Duvar English – Reuters

Turkey’s lira hit a record low of 7.32 against the dollar after losing nearly 19 percent against the greenback so far this year, with growing concern that state efforts to stabilize the currency could fizzle and spark bigger problems for the country’s economy.

“Such a breakout indicates that whatever intervention mechanism had kept the exchange rate flat has failed,” said Tatha Ghose, forex and emerging markets analyst at Commerzbank.

The country’s central bank has started lifting some funding costs and analysts said it could go further on Aug. 7, tightening such backdoor policy tools to head off more lira weakness.

President Recep Tayyip Erdoğan, whose 17-years in power have been marked by cheap credit and booming growth, has repeated the unorthodox view that high rates cause inflation and sacked Central Bank head Murat Uysal’s predecessor for not following his instructions.

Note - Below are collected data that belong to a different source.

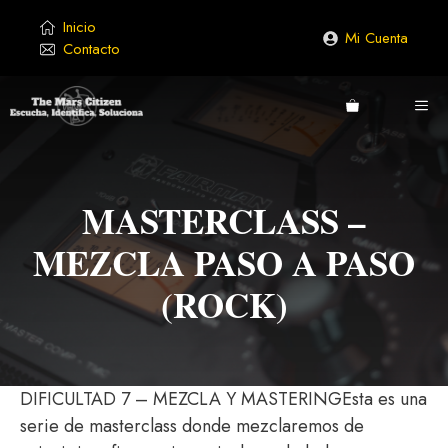
Saltar
Inicio
al
Mi Cuenta
Contacto
contenido
ME
MASTERCLASS –
MEZCLA PASO A PASO
(ROCK)
DIFICULTAD 7 – MEZCLA Y MASTERINGEsta es una
serie de masterclass donde mezclaremos de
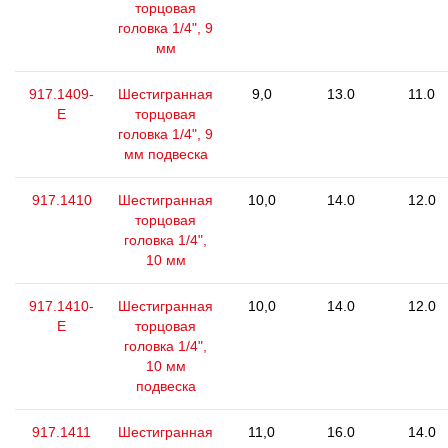
торцовая
головка 1/4", 9
мм
917.1409-
Шестигранная
9,0
13.0
11.0
E
торцовая
головка 1/4", 9
мм подвеска
917.1410
Шестигранная
10,0
14.0
12.0
торцовая
головка 1/4",
10 мм
917.1410-
Шестигранная
10,0
14.0
12.0
E
торцовая
головка 1/4",
10 мм
подвеска
917.1411
Шестигранная
11,0
16.0
14.0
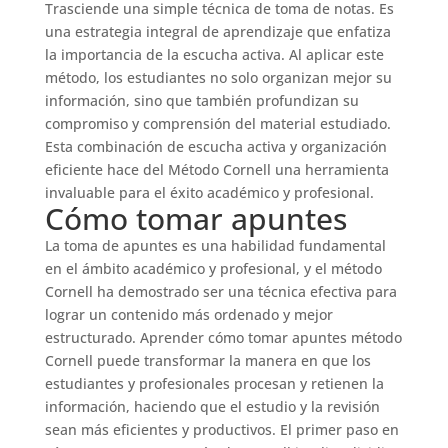
Trasciende una simple técnica de toma de notas. Es
una estrategia integral de aprendizaje que enfatiza
la importancia de la escucha activa. Al aplicar este
método, los estudiantes no solo organizan mejor su
información, sino que también profundizan su
compromiso y comprensión del material estudiado.
Esta combinación de escucha activa y organización
eficiente hace del Método Cornell una herramienta
invaluable para el éxito académico y profesional.
Cómo tomar apuntes
La toma de apuntes es una habilidad fundamental
en el ámbito académico y profesional, y el método
Cornell ha demostrado ser una técnica efectiva para
lograr un contenido más ordenado y mejor
estructurado. Aprender cómo tomar apuntes método
Cornell puede transformar la manera en que los
estudiantes y profesionales procesan y retienen la
información, haciendo que el estudio y la revisión
sean más eficientes y productivos. El primer paso en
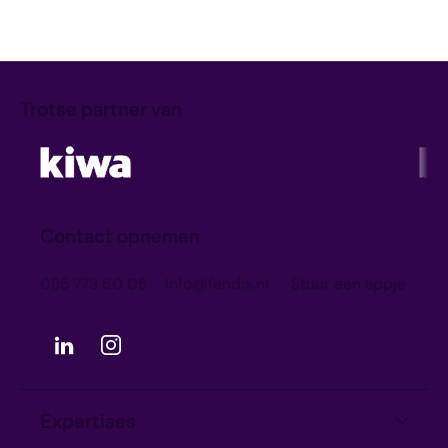
Trotse partner van
Contact opnemen
085 773 60 05
info@fendix.nl
Stuur een appje
TAGGRS
Expertises
Hoe TAGGRS in 4 maanden ISO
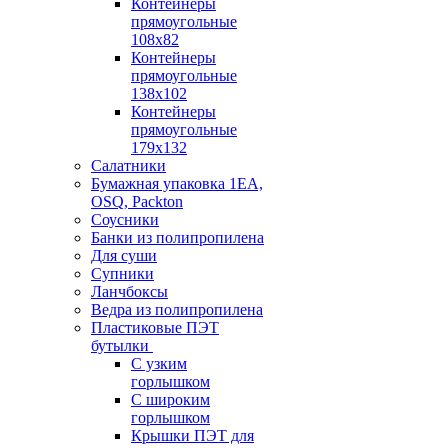
Контейнеры
прямоугольные
108х82
Контейнеры
прямоугольные
138х102
Контейнеры
прямоугольные
179х132
Салатники
Бумажная упаковка 1ЕА,
OSQ, Packton
Соусники
Банки из полипропилена
Для суши
Супники
Ланчбоксы
Ведра из полипропилена
Пластиковые ПЭТ
бутылки
С узким
горлышком
С широким
горлышком
Крышки ПЭТ для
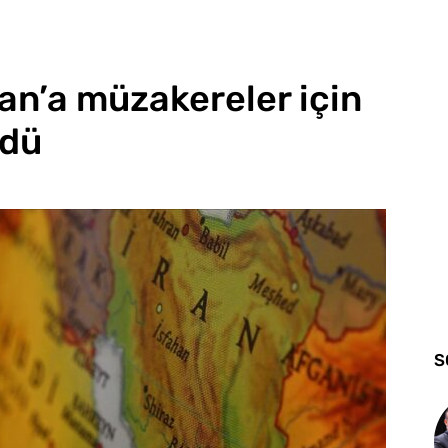
ran’a müzakereler için
rdü
S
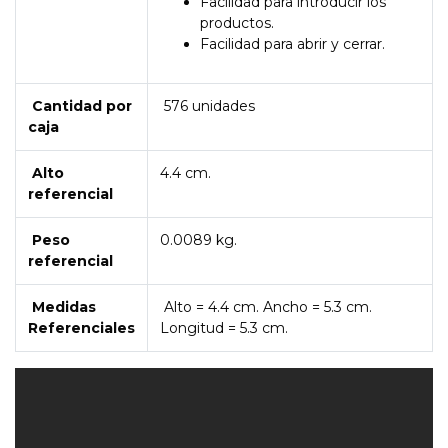
Facilidad para introducir los
productos.
Facilidad para abrir y cerrar.
Cantidad por
576 unidades
caja
Alto
4.4 cm.
referencial
Peso
0.0089 kg.
referencial
Medidas
Alto = 4.4 cm. Ancho = 5.3 cm.
Referenciales
Longitud = 5.3 cm.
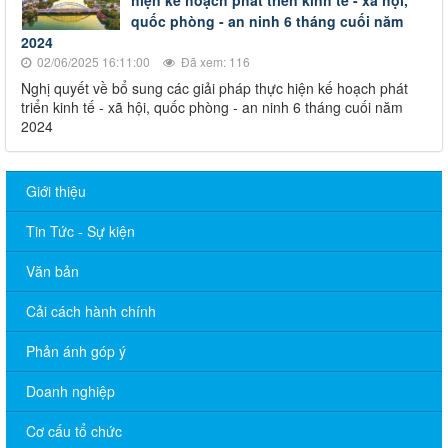
hiện kế hoạch phát triển kinh tế - xã hội,
quốc phòng - an ninh 6 tháng cuối năm
2024
02/06/2025 16:11:00
Đã xem: 116
Nghị quyết về bổ sung các giải pháp thực hiện kế hoạch phát
triển kinh tế - xã hội, quốc phòng - an ninh 6 tháng cuối năm
2024
Giới thiệu
Tin Tức - Sự kiện
Văn bản
Cải cách hành chính
Phản ánh góp ý
THÔNG BÁO Lịch Tiếp công dân của lãnh đạo xã Phú Nghĩa
Doanh nghiệp
năm 2026 (TT Đảng ủy, TT.HĐND, Chủ tịch UBND, Tổ Đại biểu
HĐND xã) tháng 01 năm 2026
Cơ cấu tổ chức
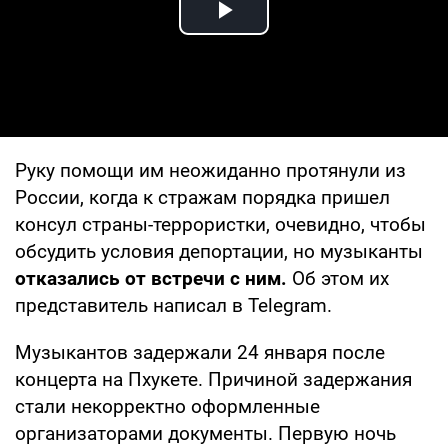
Play Video
Руку помощи им неожиданно протянули из
России, когда к стражам порядка пришел
консул страны-террористки, очевидно, чтобы
обсудить условия депортации, но музыканты
отказались от встречи с ним.
Об этом их
представитель написал в Telegram.
Музыкантов задержали 24 января после
концерта на Пхукете. Причиной задержания
стали некорректно оформленные
организаторами документы. Первую ночь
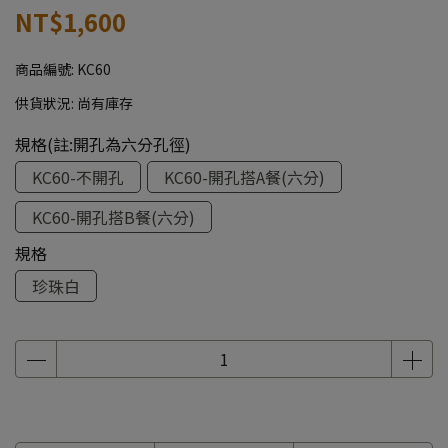
NT$1,600
商品編號:
KC60
供貨狀況:
尚有庫存
規格(註:開孔為六分孔徑)
KC60-不開孔
KC60-開孔搭A餐(六分)
KC60-開孔搭B餐(六分)
規格
珍珠白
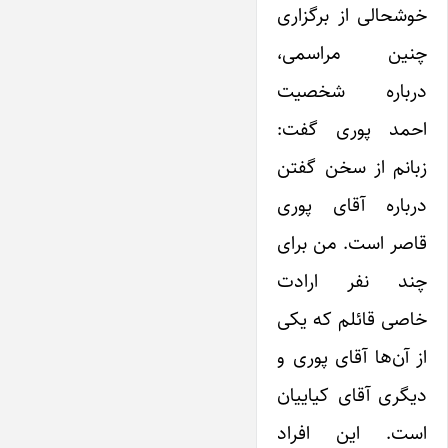
خوشحالی از برگزاری
چنین مراسمی،
درباره شخصیت
احمد پوری گفت:
زبانم از سخن گفتن
درباره آقای پوری
قاصر است. من برای
چند نفر ارادت
خاصی قائلم که یکی
از آن‌ها آقای پوری و
دیگری آقای کیاییان
است. این افراد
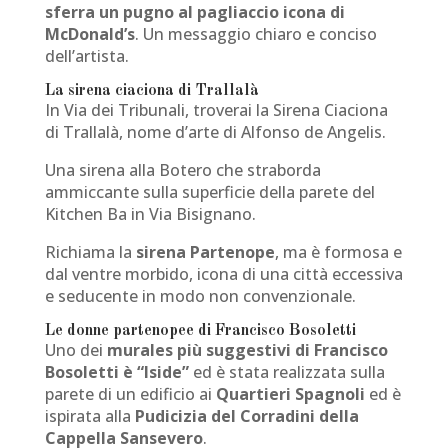
sferra un pugno al pagliaccio icona di
McDonald’s
. Un messaggio chiaro e conciso
dell’artista.
La sirena ciaciona di Trallalà
In Via dei Tribunali, troverai la Sirena Ciaciona
di Trallalà, nome d’arte di Alfonso de Angelis.
Una sirena alla Botero che straborda
ammiccante sulla superficie della parete del
Kitchen Ba in Via Bisignano.
Richiama la
sirena Partenope
, ma è formosa e
dal ventre morbido, icona di una città eccessiva
e seducente in modo non convenzionale.
Le donne partenopee di Francisco Bosoletti
Uno dei
murales più suggestivi di Francisco
Bosoletti è “Iside”
ed è stata realizzata sulla
parete di un edificio ai
Quartieri Spagnoli
ed è
ispirata alla
Pudicizia del Corradini della
Cappella Sansevero
.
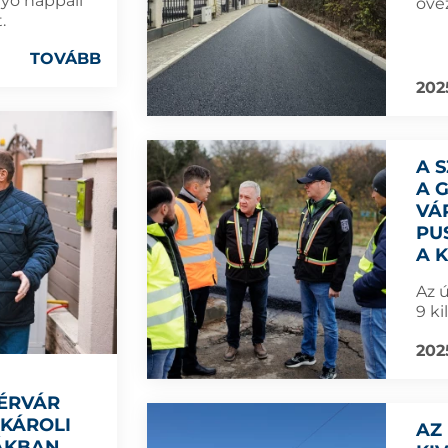
lyó nappali
öve
.
TOVÁBB
2025
A 
A 
VÁ
PU
A 
Az 
9 ki
2025
ÉRVÁR
 KÁROLI
AZ
ÁKBAN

“The various capital controls and restrictions, which Turkish policymakers were using, obviously no longer suffice to keep the lira stable … only a qualitative turnaround in CBT’s monetary policy regime can stabilise the exchange rate in the medium-term,” Ghose said.

The central bank did not immediately comment on expectations of higher rates or on political pressure. Uysal said last week policy was in line with the central bank’s inflation forecasts and he has said in the past it has policy independence.

Investors, analysts and sources close to Turkey’s central bank say the most direct solution to the lira’s costly slide, in the form of a rate hike, would only happen as a last resort.

Some fear that in a worst-case scenario, interventions to stabilize the lira lose steam as the central bank’s reserves run thin, prompting further depreciation, inflation and a ballooning current account deficit.

“We have a lot of ingredients here to have a full blown crisis,” said Nikolay Markov, senior economist at Pictet Asset Management.

“The hope is to have a more proactive policy response from the central bank.”

Turkish annual inflation is high at near 12 percent, leaving real rates deeply negative for depositors in lira, a factor which has hastened the currency’s slide.

Economists polled by Reuters before the latest lira selloff expected more rate cuts once things cooled.

But after two weeks of volatility, Goldman Sachs now expects 175 points of hikes by year end. Pictet’s Markov said Turkey boasts the biggest gap among major emerging markets between the current policy rate and where it should be based on inflation and other factors.

Ankara is running out of alternatives to monetary policy.

The central bank’s gross FX reserves have dwindled to $51 billion from $81 billion this year, official figures show.

Data and the calculations of traders show the drop is in part due to the central bank and state banks selling some $110 billion in dollars since last year, including an acceleration in recent weeks, to stabilize the lira.

Ankara’s appeals for funding from the U.S. Federal Reserve and other central banks have only yielded a deal with Qatar.

Rate hikes are only an option if more foreign funding cannot be found, a senior Turkish banker said, adding:

“We do not anticipate a rate rise unless there is no other option.”